Desalination plants produce fairly pure water, which is needed for electrolysis, but they produce salt, which is an environmental concern. The salt will dissipate over time, but just locally. But overall, I don’t see any of these being insurmountable. We’ve been living on fossil fuels for the past 100 years and we got over those problems, mainly due to huge tax breaks. If you give those breaks to a hydrogen economy, I don’t see it taking long for it to take off.
What is the timeframe for the renewables needed first, to produce the amount of green hydrogen we’d need?

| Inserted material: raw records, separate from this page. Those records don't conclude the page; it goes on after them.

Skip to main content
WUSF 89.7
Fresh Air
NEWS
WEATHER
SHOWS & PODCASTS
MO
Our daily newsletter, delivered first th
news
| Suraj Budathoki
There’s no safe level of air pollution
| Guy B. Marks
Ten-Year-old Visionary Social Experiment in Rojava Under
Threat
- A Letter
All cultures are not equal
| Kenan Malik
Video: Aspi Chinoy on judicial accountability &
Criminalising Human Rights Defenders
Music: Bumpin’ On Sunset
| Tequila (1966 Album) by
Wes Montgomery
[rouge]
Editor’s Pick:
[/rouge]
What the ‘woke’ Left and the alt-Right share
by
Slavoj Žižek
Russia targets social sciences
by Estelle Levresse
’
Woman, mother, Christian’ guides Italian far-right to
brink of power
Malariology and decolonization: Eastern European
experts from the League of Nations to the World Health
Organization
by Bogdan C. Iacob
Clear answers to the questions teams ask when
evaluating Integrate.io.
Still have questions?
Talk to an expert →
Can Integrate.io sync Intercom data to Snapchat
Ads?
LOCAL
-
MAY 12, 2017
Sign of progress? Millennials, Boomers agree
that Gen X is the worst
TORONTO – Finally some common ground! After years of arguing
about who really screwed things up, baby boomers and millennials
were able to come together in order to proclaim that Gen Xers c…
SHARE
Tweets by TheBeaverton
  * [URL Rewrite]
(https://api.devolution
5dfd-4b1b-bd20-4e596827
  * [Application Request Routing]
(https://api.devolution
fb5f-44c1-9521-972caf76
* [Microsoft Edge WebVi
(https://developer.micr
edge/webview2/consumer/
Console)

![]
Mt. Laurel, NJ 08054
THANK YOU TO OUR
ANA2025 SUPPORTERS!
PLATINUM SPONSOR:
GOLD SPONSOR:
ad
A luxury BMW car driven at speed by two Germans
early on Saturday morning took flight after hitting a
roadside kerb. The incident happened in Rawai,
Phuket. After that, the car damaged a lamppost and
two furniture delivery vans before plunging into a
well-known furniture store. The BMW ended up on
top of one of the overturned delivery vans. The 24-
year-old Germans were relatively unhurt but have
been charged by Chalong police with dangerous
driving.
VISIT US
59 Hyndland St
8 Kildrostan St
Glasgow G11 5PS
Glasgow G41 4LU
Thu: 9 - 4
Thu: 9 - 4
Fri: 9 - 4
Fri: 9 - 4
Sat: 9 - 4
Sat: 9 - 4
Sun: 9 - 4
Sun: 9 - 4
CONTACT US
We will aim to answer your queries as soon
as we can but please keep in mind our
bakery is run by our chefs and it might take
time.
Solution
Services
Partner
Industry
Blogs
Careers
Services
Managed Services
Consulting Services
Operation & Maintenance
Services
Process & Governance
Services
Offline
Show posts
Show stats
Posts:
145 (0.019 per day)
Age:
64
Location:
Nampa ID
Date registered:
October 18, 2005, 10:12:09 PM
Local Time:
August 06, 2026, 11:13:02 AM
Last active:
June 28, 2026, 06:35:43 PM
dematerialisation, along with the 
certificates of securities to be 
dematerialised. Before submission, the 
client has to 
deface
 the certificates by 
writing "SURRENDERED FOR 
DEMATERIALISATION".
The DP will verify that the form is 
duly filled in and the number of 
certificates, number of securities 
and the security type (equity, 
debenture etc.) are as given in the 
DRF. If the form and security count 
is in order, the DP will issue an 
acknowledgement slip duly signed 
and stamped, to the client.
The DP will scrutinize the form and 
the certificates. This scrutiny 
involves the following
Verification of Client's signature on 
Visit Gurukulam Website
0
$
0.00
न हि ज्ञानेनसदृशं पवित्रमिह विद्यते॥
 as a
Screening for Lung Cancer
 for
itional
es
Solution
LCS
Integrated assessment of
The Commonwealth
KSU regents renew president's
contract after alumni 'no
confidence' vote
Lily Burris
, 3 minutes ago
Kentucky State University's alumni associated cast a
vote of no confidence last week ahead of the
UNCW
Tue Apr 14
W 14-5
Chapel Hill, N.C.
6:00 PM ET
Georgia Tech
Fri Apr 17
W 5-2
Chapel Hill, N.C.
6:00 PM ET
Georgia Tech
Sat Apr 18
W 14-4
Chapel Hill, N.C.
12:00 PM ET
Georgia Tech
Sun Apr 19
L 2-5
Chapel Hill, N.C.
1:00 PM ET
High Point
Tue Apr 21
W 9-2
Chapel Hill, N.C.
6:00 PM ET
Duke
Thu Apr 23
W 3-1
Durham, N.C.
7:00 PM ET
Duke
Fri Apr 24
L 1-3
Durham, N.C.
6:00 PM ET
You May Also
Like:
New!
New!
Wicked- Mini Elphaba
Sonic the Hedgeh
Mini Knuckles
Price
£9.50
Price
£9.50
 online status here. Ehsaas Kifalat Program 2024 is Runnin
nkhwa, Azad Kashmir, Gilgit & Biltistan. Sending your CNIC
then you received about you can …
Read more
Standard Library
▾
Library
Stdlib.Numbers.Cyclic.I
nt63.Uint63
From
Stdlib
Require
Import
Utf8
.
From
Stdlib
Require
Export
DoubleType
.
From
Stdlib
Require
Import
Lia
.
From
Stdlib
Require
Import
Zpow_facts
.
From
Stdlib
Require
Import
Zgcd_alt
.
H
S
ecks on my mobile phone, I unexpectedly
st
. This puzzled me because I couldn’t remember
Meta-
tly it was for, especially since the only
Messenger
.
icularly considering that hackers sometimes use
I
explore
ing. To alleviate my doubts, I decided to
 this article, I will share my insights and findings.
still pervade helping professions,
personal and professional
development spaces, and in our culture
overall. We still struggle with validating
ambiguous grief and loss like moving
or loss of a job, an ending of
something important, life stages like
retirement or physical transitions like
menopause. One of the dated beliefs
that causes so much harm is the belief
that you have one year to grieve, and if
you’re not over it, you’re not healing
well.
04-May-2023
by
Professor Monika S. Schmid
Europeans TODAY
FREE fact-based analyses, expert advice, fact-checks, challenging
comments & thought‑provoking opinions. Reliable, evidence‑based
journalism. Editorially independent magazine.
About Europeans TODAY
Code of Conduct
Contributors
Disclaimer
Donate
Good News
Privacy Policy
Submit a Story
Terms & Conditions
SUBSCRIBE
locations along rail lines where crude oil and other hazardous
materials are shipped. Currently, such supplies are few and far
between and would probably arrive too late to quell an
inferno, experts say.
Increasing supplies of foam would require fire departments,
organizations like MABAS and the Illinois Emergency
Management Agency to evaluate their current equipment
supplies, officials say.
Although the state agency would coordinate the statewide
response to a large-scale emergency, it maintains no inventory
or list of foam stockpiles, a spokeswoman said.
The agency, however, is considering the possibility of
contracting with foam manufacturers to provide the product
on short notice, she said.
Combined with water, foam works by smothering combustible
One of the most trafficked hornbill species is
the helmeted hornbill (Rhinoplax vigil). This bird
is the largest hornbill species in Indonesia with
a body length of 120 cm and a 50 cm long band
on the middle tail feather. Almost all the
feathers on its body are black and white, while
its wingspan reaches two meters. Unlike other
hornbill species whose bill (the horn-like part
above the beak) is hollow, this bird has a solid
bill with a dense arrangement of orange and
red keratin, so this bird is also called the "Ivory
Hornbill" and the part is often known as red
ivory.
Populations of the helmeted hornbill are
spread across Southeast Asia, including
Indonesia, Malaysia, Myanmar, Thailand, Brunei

It depends on how much the governments get behind it, because industry already is starting to. Twiggy [Andrew] Forrest says that by 2030 he’ll be running his mining operations on renewables, and that will involve green hydrogen. Most countries are looking at 2050 as their target, but I think it’s got to be done earlier.
Australian state governments are supporting hydrogen projects and renewable-energy projects. There’s some touted for Western Australia in the gigawatt range. If these come online, then we’ll start having the renewable energy that can be used to produce hydrogen.
People say, why don’t we just use batteries? Batteries are fantastic for short-term storage, but once you want to go above 24 hours and seasonal storage, hydrogen is way better. For cars, batteries for short trips around the city are fine. But for trucks and buses, you need too many batteries. So hydrogen, which has much higher energy density than batteries, would be much better. You don’t need much hydrogen to run a car, in terms of mass. The world record for the longest distance travelled by a car on one tank was on hydrogen. [See WHICHCAR article].
Is the Hydrogen Storage Group doing any work with white hydrogen?
We’re looking more at how it can be detected. There are reports in the literature that say natural hydrogen can be formed when an iron ore source is available. There’s some interaction with water and iron ore that produces the hydrogen near the surface. Here in Western Australia we have heaps of iron ore. We probably have a lot of natural hydrogen coming up without realising it.
The HSRG is looking at detecting hydrogen using Raman scattering. It uses a laser and gives a nice signal for hydrogen. The future idea is to put this on a plane or a drone, fire the laser and see if you can detect the hydrogen.
We’re making the laser in the lab, first to show that it can detect hydrogen, and then we hope to be able to take it out in the field … And we have geologists at Curtin who are interested in researching where the hydrogen is occurring and why.